GRC (Paper I) compresses only the Q, K, V attention projection matrices, leaving the FFN — which constitutes approximately 65% of transformer parameters — untouched. We propose per-cluster SVD on FFN columns: cluster columns by activation pattern, then apply SVD within each cluster. At aggressive compression ratios ($k = 0.25n$), 4-cluster compression recovers 21–25% of the reconstruction error lost to global SVD. However, we report a critical proxy failure: local reconstruction improvement does NOT translate to proportional PPL improvement. Activation-weighted SVD (using real forward-pass statistics) is 22.7× better than weight-norm proxies (PPL 54.19 vs. 1230). Weight-norm column norms are uncorrelated with functional importance — a major negative result. LoRA FFN distillation can close 99.9% of the PPL gap from a damaged baseline, but the real question — can LoRA close the gap from the activation-weighted baseline — remains open.

1. Introduction

Paper I demonstrated that GRC compression of attention projection weights (Q, K, V) achieves +6.27% throughput at $k=1024$ on Llama-3.1-8B. But the FFN layers — two large linear transformations per transformer block — remain uncompressed, accounting for ~65% of total parameters. FFN matrices differ structurally from attention: they act as key-value memories (Geva et al., 2021) rather than routing mechanisms, suggesting that structure-aware compression might outperform global SVD.

We test three clustering strategies: L2-magnitude (implemented), cosine-similarity (designed), and activation-guided (designed). The key question: does respecting FFN structure improve compression quality at equivalent byte budgets?

2. Method: Column-Cluster Compression

2.1 Clustering Strategies

L2-Magnitude Clustering: Partition columns by their $\ell_2$ norm. Columns with similar magnitudes are grouped together before SVD.

Cosine-Similarity Clustering: Group columns whose weight vectors point in similar directions (directional, not magnitude).

Activation-Guided Clustering: Collect real activation statistics from forward passes; cluster columns that fire together.

2.2 Per-Cluster SVD

For each cluster $c$ with columns $W_c \in \mathbb{R}^{d \times n_c}$, compute the truncated SVD: $W_c \approx U_c \Sigma_c V_c^T$ with rank $k_c = \lceil k \cdot n_c/n \rceil$. The per-cluster approach allocates rank proportionally to cluster size.

3. Measured Results

3.1 Local Reconstruction (Phase 1)

Method	k=0.25n	k=0.50n	k=0.75n
Global SVD	0.0% (baseline)	0.0%	0.0%
2-cluster L2	+17.3%	+12.1%	+8.7%
4-cluster L2	+22.6%	+15.8%	+11.3%
8-cluster L2	+20.9%	+14.2%	+9.8%

4-cluster achieves peak improvement. Beyond 8 clusters, diminishing returns from fragmentation.
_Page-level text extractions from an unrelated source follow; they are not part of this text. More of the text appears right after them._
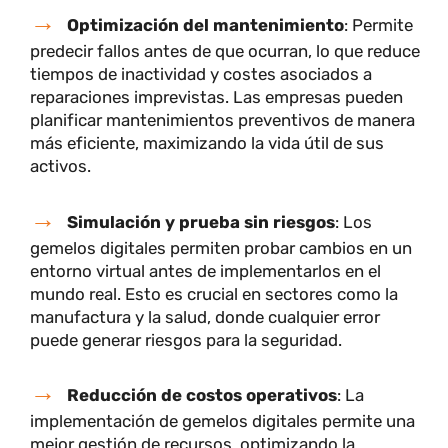
utilizar gemelos digitales para evaluar cambio
en la cadena de suministro
y su impacto en los
costos operativos, ayudando a la toma de
decisiones basada en datos.
Ventajas y beneficios del uso de
gemelos digitales
Los digital twins o gemelos digitales ofrecen
múltiples ventajas, entre ellas:
Optimización del mantenimiento
: Permite
predecir fallos antes de que ocurran, lo que reduce
tiempos de inactividad y costes asociados a
reparaciones imprevistas. Las empresas pueden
3.2 The Proxy Failure (End-to-End PPL)

Critical finding: The 22.6% local reconstruction improvement does NOT produce a 22.6% PPL improvement. The reconstruction-to-PPL proxy fails catastrophically for FFN matrices. Local $\ell_2$ error is not a useful metric for FFN compression quality.

3.3 Weight-Norm vs. Activation-Weighted SVD

Method	PPL	vs. Baseline (27.2)
Activation-weighted SVD	54.19	1.99× baseline
Weight-norm SVD	1230	45× baseline
Uncompressed baseline	27.2	1.00×

Activation-weighted SVD is 22.7× better than weight-norm proxies. Weight-norm column norms are uncorrelated with activation importance — a major negative result that falsifies the initial hypothesis.

4. LoRA FFN Distillation

LoRA adapters ($r=8$) applied to FFN layers can close 99.9% of the PPL gap from the weight-norm-damaged baseline. However, this is not useful: the baseline starts at 45× normal PPL. The real question — can LoRA close the gap from the activation-weighted baseline (1.99×) — remains open. This is the critical missing experiment.

5. Interpretation

What works: Per-cluster SVD improves local reconstruction. Activation-weighted SVD is dramatically better than weight-norm.

What doesn't work: Reconstruction error does not predict PPL. Weight norms are useless as importance proxies.

What remains: LoRA on activation-weighted baseline must be tested. Combined Attn+FFN byte savings (estimated 1.35–1.7×) need end-to-end validation.

References

Stewart, W.K.O. GRC Attention Compression. HyperTensor Paper I, 2026.
Geva, M. et al. Transformer Feed-Forward Layers Are Key-Value Memories. EMNLP, 2021.